_PROBLEM_
Go over the entries below line by line, copying each one that contains the word "corsa".

[Data records]
※

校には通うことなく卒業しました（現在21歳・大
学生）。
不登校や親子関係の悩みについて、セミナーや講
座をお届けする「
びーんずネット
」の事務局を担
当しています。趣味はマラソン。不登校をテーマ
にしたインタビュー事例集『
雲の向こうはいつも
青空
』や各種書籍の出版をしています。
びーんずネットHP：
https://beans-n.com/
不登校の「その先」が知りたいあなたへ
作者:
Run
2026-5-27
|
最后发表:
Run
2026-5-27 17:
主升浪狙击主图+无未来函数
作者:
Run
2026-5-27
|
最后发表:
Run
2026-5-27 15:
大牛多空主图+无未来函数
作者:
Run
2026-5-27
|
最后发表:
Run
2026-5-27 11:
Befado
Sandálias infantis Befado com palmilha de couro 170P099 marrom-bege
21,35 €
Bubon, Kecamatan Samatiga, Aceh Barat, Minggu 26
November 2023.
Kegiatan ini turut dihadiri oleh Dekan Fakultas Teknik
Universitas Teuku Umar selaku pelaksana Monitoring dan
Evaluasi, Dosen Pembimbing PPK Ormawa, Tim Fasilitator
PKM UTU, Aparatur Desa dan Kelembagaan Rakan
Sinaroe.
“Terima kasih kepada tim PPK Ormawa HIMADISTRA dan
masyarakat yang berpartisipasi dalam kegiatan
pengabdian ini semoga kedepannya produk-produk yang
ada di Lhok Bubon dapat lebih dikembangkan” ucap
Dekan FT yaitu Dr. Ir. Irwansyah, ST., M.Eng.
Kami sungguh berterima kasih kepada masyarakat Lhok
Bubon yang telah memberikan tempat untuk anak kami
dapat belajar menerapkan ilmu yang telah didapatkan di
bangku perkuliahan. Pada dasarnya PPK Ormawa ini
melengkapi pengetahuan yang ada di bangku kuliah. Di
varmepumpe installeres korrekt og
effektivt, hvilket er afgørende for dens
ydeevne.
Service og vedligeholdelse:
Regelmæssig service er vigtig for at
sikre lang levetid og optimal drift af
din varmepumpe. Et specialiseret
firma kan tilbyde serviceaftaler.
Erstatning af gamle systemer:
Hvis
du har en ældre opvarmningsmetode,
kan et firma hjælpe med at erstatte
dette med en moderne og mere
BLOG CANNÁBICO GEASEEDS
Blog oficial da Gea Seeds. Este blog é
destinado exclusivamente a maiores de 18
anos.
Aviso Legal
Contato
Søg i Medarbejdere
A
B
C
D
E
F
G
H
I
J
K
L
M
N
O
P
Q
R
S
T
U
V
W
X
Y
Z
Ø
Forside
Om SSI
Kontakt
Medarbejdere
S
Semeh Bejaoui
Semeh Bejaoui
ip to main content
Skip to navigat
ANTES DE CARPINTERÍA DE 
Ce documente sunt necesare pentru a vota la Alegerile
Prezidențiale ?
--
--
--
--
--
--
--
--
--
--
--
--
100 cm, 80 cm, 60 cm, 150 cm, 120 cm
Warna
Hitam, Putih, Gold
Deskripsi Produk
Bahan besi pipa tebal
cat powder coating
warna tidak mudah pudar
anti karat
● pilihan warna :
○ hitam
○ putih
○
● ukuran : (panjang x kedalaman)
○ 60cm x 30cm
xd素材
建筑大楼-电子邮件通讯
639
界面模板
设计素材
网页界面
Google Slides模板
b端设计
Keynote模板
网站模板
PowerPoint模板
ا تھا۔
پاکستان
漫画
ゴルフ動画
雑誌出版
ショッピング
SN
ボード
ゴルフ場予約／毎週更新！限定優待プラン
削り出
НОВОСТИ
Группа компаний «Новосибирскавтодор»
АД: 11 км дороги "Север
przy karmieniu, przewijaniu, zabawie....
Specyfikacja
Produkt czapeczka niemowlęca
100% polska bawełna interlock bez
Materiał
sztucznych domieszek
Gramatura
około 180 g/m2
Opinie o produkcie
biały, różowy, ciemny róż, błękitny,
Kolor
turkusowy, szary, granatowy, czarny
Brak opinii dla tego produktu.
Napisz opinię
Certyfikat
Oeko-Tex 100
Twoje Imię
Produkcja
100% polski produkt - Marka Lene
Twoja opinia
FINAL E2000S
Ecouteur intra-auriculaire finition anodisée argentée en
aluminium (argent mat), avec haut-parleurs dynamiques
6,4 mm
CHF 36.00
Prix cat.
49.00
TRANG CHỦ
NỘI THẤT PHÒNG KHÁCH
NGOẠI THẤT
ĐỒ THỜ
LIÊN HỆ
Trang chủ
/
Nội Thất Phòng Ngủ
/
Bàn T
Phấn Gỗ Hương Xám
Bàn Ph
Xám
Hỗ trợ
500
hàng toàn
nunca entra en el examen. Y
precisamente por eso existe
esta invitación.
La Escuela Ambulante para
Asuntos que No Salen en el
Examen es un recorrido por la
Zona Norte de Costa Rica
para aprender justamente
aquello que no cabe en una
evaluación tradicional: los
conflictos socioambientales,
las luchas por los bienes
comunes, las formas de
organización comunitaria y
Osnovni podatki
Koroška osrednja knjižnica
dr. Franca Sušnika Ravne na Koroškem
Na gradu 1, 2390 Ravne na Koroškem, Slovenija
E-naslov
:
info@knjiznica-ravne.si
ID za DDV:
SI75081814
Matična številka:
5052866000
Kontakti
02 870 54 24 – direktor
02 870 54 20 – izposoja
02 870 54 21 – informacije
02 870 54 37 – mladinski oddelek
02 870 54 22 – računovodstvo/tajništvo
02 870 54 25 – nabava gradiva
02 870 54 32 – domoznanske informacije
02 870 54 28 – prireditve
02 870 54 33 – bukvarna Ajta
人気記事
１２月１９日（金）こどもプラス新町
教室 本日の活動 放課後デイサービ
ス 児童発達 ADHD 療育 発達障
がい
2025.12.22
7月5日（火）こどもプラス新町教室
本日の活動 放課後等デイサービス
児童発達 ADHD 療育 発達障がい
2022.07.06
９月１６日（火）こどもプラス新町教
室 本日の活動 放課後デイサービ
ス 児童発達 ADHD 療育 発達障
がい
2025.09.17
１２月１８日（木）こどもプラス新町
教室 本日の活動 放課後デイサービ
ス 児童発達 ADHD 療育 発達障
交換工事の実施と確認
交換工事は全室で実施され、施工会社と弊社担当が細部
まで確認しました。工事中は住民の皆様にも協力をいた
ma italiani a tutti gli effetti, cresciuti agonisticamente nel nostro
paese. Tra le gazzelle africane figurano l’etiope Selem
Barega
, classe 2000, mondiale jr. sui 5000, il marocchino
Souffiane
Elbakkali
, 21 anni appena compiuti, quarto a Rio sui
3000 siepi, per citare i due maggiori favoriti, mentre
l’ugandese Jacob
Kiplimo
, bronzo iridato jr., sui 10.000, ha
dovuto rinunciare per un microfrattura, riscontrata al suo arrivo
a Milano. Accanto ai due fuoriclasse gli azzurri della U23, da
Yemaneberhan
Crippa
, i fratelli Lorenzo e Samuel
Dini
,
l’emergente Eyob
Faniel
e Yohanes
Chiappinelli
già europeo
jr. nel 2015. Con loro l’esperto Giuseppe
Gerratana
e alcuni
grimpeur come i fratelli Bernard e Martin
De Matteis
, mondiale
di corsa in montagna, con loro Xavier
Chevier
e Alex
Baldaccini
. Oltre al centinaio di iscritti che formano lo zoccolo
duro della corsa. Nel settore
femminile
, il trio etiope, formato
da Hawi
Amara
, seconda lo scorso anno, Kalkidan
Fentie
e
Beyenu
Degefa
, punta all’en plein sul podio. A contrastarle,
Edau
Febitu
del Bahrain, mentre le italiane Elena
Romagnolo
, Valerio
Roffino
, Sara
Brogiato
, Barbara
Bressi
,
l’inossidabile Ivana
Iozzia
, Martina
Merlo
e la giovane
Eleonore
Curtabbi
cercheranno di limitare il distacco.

※

_ANSWER TO THIS TASK_
di corsa in montagna, con loro Xavier
duro della corsa. Nel settore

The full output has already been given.